Alternative 1: Delegate the responsibility to find retention breaching segments to RLMM

Pros: Allows for deeper optimisations by the RLMM implementation.
Cons:

Less generally useful, a potentially trivial optimisation.
This solution adds additional responsibility to the plugin, hence adding more complexity & effort towards plugin development.

Alternative 2: Modify RemoteLogMetadataManager.`listRemoteLogSegments` to provide iteration from tail of the log

This approach advocates for removing the need for calculating total size of the log. The deletion process would be changed to start iterating from the tail of the log. The iteration will continue until the configured retention size and segments beyond that point will be eligible for deletion.

Pros: Simplifies the deletion logic without having to calculate the total size of the log.
Cons:

RLMM implementation has an additional responsibility to list metadata in decreasing order of offsets. This adds an additional requirement for the underlying implementation of RLMM to perform this sort which might not be optimised when dealing with a large number of segments.
Metric to track the total size of remote tier will still need an implementation of the new API `remoteLogSize()`
We would need to iterate through the list of segments which are not eligible to be deleted. This could be an expensive operation if we do it on every deletion.

Alternative 3: Store the cumulative size of remote tier log in-memory at RemoteLogManager

This approach advocates for maintaining the size of log in remote tier in-memory and updating it every time there is a copySegmentToRemote or a deleteSegment event. The in-memory value needs to be initialised once by performing a full scan of all log segments, typically at broker startup.
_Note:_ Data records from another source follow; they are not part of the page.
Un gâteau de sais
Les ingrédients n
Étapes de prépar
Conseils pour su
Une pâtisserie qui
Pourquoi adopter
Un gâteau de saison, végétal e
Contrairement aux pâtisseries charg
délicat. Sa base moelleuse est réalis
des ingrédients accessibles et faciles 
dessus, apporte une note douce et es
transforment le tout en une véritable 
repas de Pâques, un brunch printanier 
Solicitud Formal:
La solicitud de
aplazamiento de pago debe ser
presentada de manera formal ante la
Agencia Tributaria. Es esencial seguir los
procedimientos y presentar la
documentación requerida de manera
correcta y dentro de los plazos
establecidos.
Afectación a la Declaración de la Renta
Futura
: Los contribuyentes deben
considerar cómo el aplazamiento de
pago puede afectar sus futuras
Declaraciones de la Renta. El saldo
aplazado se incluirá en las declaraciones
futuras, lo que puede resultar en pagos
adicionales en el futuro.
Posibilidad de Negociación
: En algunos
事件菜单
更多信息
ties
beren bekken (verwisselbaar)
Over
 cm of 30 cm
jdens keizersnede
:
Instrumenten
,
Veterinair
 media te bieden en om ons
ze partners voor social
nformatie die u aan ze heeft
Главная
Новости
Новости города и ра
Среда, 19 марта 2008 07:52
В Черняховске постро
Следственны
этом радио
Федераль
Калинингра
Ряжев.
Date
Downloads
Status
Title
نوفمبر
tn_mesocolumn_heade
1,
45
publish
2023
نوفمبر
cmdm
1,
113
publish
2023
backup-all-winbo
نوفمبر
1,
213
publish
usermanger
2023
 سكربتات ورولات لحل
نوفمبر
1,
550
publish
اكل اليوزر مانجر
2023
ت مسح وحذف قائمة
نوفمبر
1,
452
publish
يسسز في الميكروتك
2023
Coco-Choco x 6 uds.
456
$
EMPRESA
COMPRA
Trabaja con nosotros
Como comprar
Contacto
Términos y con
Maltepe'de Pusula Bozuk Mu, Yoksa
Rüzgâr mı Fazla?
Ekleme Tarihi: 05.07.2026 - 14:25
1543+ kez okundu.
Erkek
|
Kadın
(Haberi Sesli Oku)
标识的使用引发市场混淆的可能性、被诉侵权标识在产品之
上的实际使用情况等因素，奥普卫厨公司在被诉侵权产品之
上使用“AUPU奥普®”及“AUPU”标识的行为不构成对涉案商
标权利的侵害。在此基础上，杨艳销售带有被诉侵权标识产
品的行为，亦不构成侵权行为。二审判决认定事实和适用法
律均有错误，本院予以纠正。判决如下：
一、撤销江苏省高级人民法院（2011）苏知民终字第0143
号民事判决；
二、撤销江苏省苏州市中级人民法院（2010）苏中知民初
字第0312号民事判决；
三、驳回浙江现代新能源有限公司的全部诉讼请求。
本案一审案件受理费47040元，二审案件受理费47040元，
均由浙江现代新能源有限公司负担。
Pros: Constant time calculation of size since it is stored in-memory.
Cons: Every time a broker starts-up, it will scan through all the segments in the remote tier to initialise the in-memory value. This would increase the bootstrap time for the remote storage thread pool before the first eligible segment is archived.

Alternative 4: Store the cumulative size of remote tier log at RemoteLogManager

This approach improves on the disadvantages of Alternative 3 by storing the size in a persistent storage. For the choice of persistent storage, there is no prior example in Kafka on storing metrics such as this.
We could choose to:

persist this metric in control plane metadata log or
introduce a new reserved log compacted topic or
persist the cumulative total size of each topic-partition in a file or
use in-memory b-tree/lsm tree backed my persistent storage

In 1, we risk coupling the remote tier feature with other Kafka logic which KIP-405 explicitly tries to avoid.
In 2, adding another reserved topic for metric may not be viable given the overhead of having a reserved topic.
In 3, for efficient look up, we would need to introduce an index for the file which stores the offsets for each topic partition and leader epoch. Additionally, we would incur IO latency cost since the update would require a look-up from the file and writing to the file on every copyToRemote or deleteRemoteSegment operation.
In 4, overhead of maintaining a b-tree might be an overkill for this feature.